Lima, November 10 (teleSUR-RHC)-- Peru has turned a large portion of the Amazon basin into a national park in what will protect the biodiversity in the region from the exploitation of its natural resources and leave the Indigenous communities in the area untouched.
Peruvian President Ollanta Humala traveled to the eastern region on Sunday to sign the decree making it official parkland.
“We want to preserve this geographic area as an important part of the lungs that allow us to purify the air of the world and, moreover, to save it from illegal activities such as illegal logging, drug trafficking and other activities that deforest our jungles,” said President Humala after signing the decree.
According to the country's Environment Minister Manuel Pulgar, the region has been vulnerable to drug trafficking and illegal logging and mining. Creating it into a national park will create harsher penalties for illegal trade as well as drug trafficking inside the area.

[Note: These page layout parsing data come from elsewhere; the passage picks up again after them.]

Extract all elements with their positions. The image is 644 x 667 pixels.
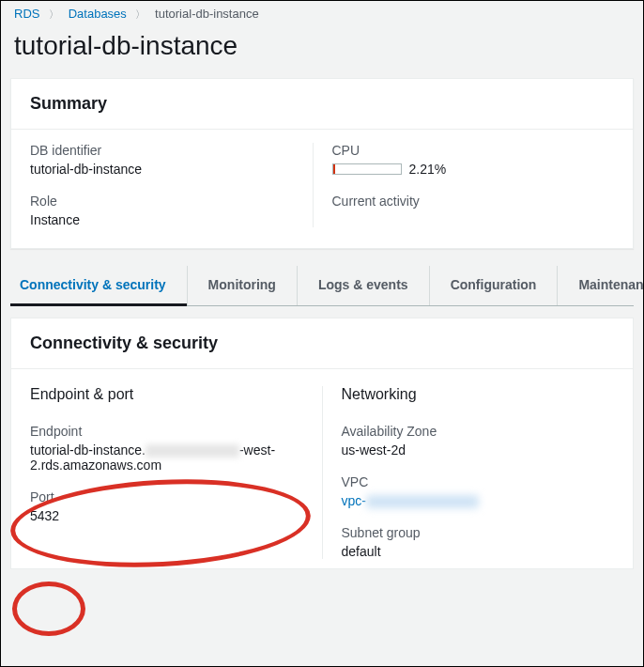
cpu-percent: 2.21%: [409, 162, 447, 177]
tab-monitoring[interactable]: Monitoring: [187, 266, 297, 305]
port-label: Port: [30, 489, 303, 504]
port-value: 5432: [30, 508, 303, 523]
tab-connectivity[interactable]: Connectivity & security: [10, 266, 187, 306]
breadcrumb-current: tutorial-db-instance: [155, 7, 259, 21]
endpoint-value: tutorial-db-instance.-west-2.rds.amazona…: [30, 442, 303, 473]
summary-panel: Summary DB identifier tutorial-db-instan…: [10, 78, 634, 249]
tab-logs[interactable]: Logs & events: [297, 266, 429, 305]
chevron-right-icon: 〉: [135, 8, 146, 20]
summary-col-right: CPU 2.21% Current activity: [314, 143, 615, 227]
vpc-label: VPC: [342, 474, 615, 489]
endpoint-prefix: tutorial-db-instance.: [30, 442, 146, 458]
summary-heading: Summary: [11, 79, 633, 130]
networking-heading: Networking: [342, 386, 615, 403]
cpu-bar: [332, 163, 402, 175]
vpc-prefix: vpc-: [342, 493, 366, 508]
redacted-blur: [366, 495, 479, 508]
breadcrumb-rds[interactable]: RDS: [14, 7, 39, 21]
db-identifier-label: DB identifier: [30, 143, 294, 158]
cpu-label: CPU: [332, 143, 596, 158]
cpu-value-row: 2.21%: [332, 162, 596, 177]
chevron-right-icon: 〉: [49, 8, 59, 20]
az-value: us-west-2d: [342, 442, 615, 458]
tab-bar: Connectivity & security Monitoring Logs …: [10, 266, 634, 306]
tab-maintenance[interactable]: Maintenanc: [557, 266, 644, 305]
breadcrumb-databases[interactable]: Databases: [69, 7, 127, 21]
endpoint-label: Endpoint: [30, 424, 303, 439]
redacted-blur: [146, 444, 239, 458]
az-label: Availability Zone: [342, 424, 615, 439]
connectivity-panel: Connectivity & security Endpoint & port …: [10, 318, 634, 569]
endpoint-port-heading: Endpoint & port: [30, 386, 303, 403]
summary-col-left: DB identifier tutorial-db-instance Role …: [30, 143, 314, 227]
db-identifier-value: tutorial-db-instance: [30, 162, 294, 177]
role-value: Instance: [30, 212, 294, 227]
vpc-link[interactable]: vpc-: [342, 493, 479, 508]
vpc-value: vpc-: [342, 493, 615, 508]
connectivity-heading: Connectivity & security: [11, 318, 633, 369]
endpoint-port-col: Endpoint & port Endpoint tutorial-db-ins…: [30, 386, 323, 559]
current-activity-label: Current activity: [332, 194, 596, 209]
page-title: tutorial-db-instance: [1, 25, 643, 78]
breadcrumb: RDS 〉 Databases 〉 tutorial-db-instance: [1, 1, 643, 25]
role-label: Role: [30, 194, 294, 209]
annotation-ellipse-port: [12, 582, 85, 636]
subnet-value: default: [342, 544, 615, 559]
tab-configuration[interactable]: Configuration: [429, 266, 558, 305]
subnet-label: Subnet group: [342, 525, 615, 540]
networking-col: Networking Availability Zone us-west-2d …: [323, 386, 615, 559]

The new Sierra del Divisor National Park, covers an area of some 14,170 square kilometers in the eastern part of Peru.
The park region has an estimated 3,000 species of plants and animals, many of them found nowhere else in the world, according to the Peruvian government. It is also inhabited by a variety of Indigenous communities living in self-imposed isolation.
According to the environment minister, maintaining the region as a protected area will enable the capture of 150,000 tons of CO2, the equivalent of nearly 40 percent of Peru's daily carbon output.
According to local media reports, the government had delayed signing the act into law for several months, what many believe to be the influence of oil companies and the agricultural sector who had been eying the region.